Text: Hosea 5:15-6: 3
How has your week been? Some joys? Have there been sorrows? Someone have a birthday here? Was it a good one? Any travel? How has your week been? I got my taxes done. I am relieved but more than relieved. Not only did I get it behind me, this year we are get a nice refund. Now If you are like my friends in the service, the next thing I’ll hear is this. We’re going out afterwards and pastor is buying. How has your week been?
Well just Imagine someone videoed our lives this past week. Everything was covered, somehow even our thoughts, attitudes, our reactions to the people around us. Imagine we could play that back. What would we also see about this past week? We have not loved God with our whole heart and life.
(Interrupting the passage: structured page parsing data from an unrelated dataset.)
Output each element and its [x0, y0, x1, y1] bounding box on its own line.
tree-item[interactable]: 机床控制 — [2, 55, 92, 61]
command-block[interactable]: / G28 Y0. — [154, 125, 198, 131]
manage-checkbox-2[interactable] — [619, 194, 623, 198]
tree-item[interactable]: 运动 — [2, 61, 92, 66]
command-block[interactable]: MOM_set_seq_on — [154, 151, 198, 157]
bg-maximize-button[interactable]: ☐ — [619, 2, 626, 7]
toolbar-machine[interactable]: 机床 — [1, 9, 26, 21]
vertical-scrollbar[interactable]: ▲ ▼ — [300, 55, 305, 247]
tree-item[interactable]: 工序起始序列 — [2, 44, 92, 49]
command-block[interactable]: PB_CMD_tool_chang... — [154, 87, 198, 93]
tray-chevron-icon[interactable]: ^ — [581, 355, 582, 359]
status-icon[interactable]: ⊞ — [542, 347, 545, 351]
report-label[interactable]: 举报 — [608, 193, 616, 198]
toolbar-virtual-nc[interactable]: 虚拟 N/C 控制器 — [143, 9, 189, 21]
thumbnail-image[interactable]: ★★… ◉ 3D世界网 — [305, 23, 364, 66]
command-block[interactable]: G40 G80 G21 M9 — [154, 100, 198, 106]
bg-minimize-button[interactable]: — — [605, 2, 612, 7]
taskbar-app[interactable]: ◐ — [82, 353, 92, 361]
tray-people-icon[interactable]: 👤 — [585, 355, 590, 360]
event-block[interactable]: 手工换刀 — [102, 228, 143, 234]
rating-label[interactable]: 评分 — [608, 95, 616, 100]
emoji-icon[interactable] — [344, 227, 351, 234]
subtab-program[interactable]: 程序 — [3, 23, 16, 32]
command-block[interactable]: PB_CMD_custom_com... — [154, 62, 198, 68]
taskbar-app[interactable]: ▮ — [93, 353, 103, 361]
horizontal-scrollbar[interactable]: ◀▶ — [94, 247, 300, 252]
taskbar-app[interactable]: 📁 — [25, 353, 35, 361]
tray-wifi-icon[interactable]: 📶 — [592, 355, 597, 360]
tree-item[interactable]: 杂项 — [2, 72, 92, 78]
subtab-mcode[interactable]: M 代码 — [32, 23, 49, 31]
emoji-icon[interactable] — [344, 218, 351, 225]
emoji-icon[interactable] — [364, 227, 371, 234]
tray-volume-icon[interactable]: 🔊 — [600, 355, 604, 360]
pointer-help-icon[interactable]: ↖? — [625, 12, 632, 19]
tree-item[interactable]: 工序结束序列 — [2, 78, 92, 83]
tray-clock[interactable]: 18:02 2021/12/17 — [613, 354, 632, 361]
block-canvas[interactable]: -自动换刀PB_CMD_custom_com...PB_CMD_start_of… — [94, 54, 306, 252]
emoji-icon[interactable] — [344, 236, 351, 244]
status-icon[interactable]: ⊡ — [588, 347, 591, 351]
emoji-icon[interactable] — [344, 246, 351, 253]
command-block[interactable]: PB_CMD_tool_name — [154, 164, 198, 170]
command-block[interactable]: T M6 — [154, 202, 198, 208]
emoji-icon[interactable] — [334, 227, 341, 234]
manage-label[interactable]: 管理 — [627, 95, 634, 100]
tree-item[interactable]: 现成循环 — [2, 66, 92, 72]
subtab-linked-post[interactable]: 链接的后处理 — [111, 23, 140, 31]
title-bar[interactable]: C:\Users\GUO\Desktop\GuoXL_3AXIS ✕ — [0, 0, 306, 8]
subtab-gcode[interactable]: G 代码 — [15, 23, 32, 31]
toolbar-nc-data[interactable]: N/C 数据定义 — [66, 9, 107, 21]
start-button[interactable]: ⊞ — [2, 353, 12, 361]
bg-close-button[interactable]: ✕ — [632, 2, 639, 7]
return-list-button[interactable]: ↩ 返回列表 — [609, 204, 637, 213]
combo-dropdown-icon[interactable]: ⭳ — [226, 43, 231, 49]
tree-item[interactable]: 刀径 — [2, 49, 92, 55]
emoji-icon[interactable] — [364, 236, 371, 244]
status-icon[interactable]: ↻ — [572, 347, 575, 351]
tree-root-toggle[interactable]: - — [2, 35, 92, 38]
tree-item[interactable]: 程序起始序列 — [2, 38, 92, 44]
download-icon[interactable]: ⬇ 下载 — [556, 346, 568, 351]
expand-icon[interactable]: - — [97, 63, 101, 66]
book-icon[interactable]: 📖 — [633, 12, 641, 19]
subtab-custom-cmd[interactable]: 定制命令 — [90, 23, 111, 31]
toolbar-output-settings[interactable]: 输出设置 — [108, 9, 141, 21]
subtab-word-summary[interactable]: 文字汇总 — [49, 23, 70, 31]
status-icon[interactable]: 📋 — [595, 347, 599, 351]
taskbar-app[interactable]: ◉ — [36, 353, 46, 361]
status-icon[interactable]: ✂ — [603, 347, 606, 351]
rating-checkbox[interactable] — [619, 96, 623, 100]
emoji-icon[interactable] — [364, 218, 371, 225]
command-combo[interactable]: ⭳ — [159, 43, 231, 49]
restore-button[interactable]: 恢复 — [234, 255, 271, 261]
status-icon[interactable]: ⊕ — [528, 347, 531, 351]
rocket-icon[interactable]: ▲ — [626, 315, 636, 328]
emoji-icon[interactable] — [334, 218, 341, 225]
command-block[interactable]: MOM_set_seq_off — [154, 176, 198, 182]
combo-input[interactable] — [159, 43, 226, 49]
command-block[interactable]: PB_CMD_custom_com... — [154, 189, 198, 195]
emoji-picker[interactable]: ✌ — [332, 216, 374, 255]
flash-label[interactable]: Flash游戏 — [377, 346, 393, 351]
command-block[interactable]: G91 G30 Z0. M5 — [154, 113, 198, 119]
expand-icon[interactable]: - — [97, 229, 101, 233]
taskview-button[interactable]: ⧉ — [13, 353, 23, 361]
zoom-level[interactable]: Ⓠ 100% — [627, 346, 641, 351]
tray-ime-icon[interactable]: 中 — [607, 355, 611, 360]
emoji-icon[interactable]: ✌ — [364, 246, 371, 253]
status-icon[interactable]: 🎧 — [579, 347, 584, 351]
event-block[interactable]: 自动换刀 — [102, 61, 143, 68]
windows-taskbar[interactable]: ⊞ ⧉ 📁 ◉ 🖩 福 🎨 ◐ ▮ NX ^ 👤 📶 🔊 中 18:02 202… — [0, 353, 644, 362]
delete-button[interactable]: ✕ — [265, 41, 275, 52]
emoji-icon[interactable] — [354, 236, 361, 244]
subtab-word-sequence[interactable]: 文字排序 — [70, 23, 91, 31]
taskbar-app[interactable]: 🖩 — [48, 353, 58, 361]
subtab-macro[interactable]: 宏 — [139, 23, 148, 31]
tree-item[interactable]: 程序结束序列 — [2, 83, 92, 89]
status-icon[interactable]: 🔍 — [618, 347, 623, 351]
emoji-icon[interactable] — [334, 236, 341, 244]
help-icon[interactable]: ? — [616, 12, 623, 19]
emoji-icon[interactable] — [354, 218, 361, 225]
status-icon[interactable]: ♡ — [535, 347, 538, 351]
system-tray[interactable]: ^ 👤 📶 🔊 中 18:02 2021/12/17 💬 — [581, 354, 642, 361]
We have not loved our neighbor as ourselves. Far from it. All have sinned and fall short of the glory of God.
So we begin most all of our services with an invitation. Not an easy one. Rather it’s a hard thing. It ought to be. So hard that some are offended by it. We are invited to confess our sins before our God. And then we’re invited to hear some precious good news. We call it absolution. That by the shed blood of Jesus we have forgiveness and hope.
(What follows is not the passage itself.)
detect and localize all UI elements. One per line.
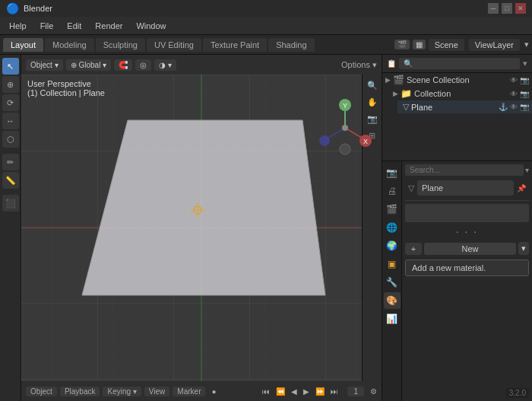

Those words of confession are good. They are true and right. Yet we can make them all wrong. We have an example of that here today. The words of the Israelites sound so good. Come, let us return to the Lord. He will heal us. He will build us up and restore us. Come let us return to the Lord. But the Lord knew the heart of those that spoke them. He’d heard this song before. He tells them what he thinks of their words. Your love is like the morning mist, like the early dew that disappears.
But let’s not throw the baby out with the bathwater. Their hearts were wrong, but their words are good.
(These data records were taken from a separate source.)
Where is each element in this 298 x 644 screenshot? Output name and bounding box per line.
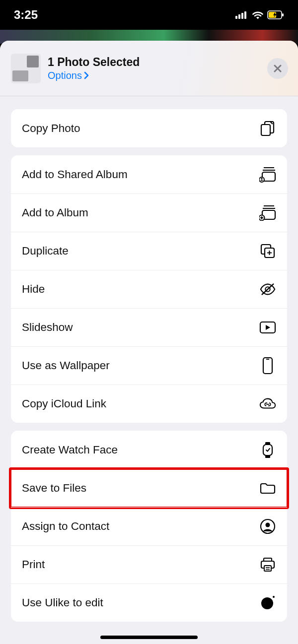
folder-icon xyxy=(259,482,276,495)
copy-photo-row[interactable]: Copy Photo xyxy=(11,109,287,147)
printer-icon xyxy=(259,557,276,572)
svg-rect-26 xyxy=(263,445,272,455)
slideshow-row[interactable]: Slideshow xyxy=(11,308,287,346)
wallpaper-row[interactable]: Use as Wallpaper xyxy=(11,346,287,385)
selection-title: 1 Photo Selected xyxy=(48,56,267,69)
row-label: Use Ulike to edit xyxy=(22,596,103,609)
save-files-row[interactable]: Save to Files xyxy=(11,469,287,507)
svg-rect-7 xyxy=(261,125,270,135)
svg-point-12 xyxy=(261,178,262,179)
assign-contact-row[interactable]: Assign to Contact xyxy=(11,507,287,545)
print-row[interactable]: Print xyxy=(11,545,287,583)
home-indicator[interactable] xyxy=(100,636,198,639)
contact-icon xyxy=(259,518,276,534)
svg-point-34 xyxy=(261,597,273,609)
photo-thumbnail xyxy=(11,54,41,83)
status-indicators xyxy=(235,10,284,19)
add-shared-album-row[interactable]: Add to Shared Album xyxy=(11,155,287,193)
svg-rect-0 xyxy=(235,16,237,19)
svg-point-28 xyxy=(266,523,270,527)
svg-rect-6 xyxy=(282,13,284,16)
row-label: Copy iCloud Link xyxy=(22,397,106,410)
row-label: Use as Wallpaper xyxy=(22,359,110,372)
shared-album-icon xyxy=(259,167,276,183)
row-label: Save to Files xyxy=(22,482,86,495)
chevron-right-icon xyxy=(84,71,89,79)
row-label: Create Watch Face xyxy=(22,444,118,456)
row-label: Duplicate xyxy=(22,245,69,258)
row-label: Copy Photo xyxy=(22,122,80,135)
sheet-header: 1 Photo Selected Options xyxy=(0,41,298,96)
status-bar: 3:25 xyxy=(0,0,298,30)
hide-row[interactable]: Hide xyxy=(11,270,287,308)
action-group-1: Copy Photo xyxy=(11,109,287,147)
ulike-icon xyxy=(259,595,276,610)
cellular-icon xyxy=(235,11,248,19)
add-album-row[interactable]: Add to Album xyxy=(11,193,287,232)
watch-face-row[interactable]: Create Watch Face xyxy=(11,431,287,469)
options-label: Options xyxy=(48,70,82,81)
copy-icon xyxy=(259,120,276,137)
slideshow-icon xyxy=(259,321,276,334)
icloud-link-icon xyxy=(259,397,276,410)
icloud-link-row[interactable]: Copy iCloud Link xyxy=(11,385,287,423)
svg-rect-22 xyxy=(263,358,272,374)
wifi-icon xyxy=(252,10,264,19)
action-group-3: Create Watch Face Save to Files Assign t… xyxy=(11,431,287,622)
battery-charging-icon xyxy=(267,10,284,19)
row-label: Add to Album xyxy=(22,206,88,219)
svg-point-11 xyxy=(259,177,264,182)
share-sheet: 1 Photo Selected Options Copy Photo Add … xyxy=(0,41,298,644)
duplicate-icon xyxy=(259,243,276,259)
row-label: Hide xyxy=(22,283,45,296)
svg-rect-31 xyxy=(264,566,271,571)
hide-icon xyxy=(259,283,276,296)
add-album-icon xyxy=(259,205,276,221)
close-button[interactable] xyxy=(267,58,288,79)
svg-rect-3 xyxy=(244,11,246,19)
action-list: Copy Photo Add to Shared Album Add to Al… xyxy=(0,96,298,622)
row-label: Slideshow xyxy=(22,321,73,334)
svg-rect-2 xyxy=(241,13,243,19)
row-label: Assign to Contact xyxy=(22,520,109,533)
row-label: Add to Shared Album xyxy=(22,168,128,181)
watch-icon xyxy=(259,442,276,458)
svg-point-35 xyxy=(273,596,275,598)
options-link[interactable]: Options xyxy=(48,70,89,81)
phone-icon xyxy=(259,357,276,375)
row-label: Print xyxy=(22,558,45,571)
close-icon xyxy=(273,64,282,73)
status-time: 3:25 xyxy=(14,8,38,22)
action-group-2: Add to Shared Album Add to Album Duplica… xyxy=(11,155,287,423)
duplicate-row[interactable]: Duplicate xyxy=(11,232,287,270)
svg-rect-1 xyxy=(238,14,240,19)
ulike-row[interactable]: Use Ulike to edit xyxy=(11,583,287,622)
Come, Let us Return to the Lord
I. Come recognizing the nature of your sin
II. Come with a penitent heart
III. Come, assured of God’s healing, restoring love.
When you read chapter 4, you get a terrible sense of how foul Israel had become. I don’t want to spend our time this morning painting that ugly picture. But what we do need to take note of is the Lord’s response. Just before our text he pictures himself like a lion coming to tear his prey to pieces. Then he says here, I will go back to my place until they admit their guilt.
The Lord tells his people something important here. The pain, the trouble you are suffering at the hands of your enemies is not just about your enemies. It’s about me. I added that trouble to your sin. I sent it, he tells them.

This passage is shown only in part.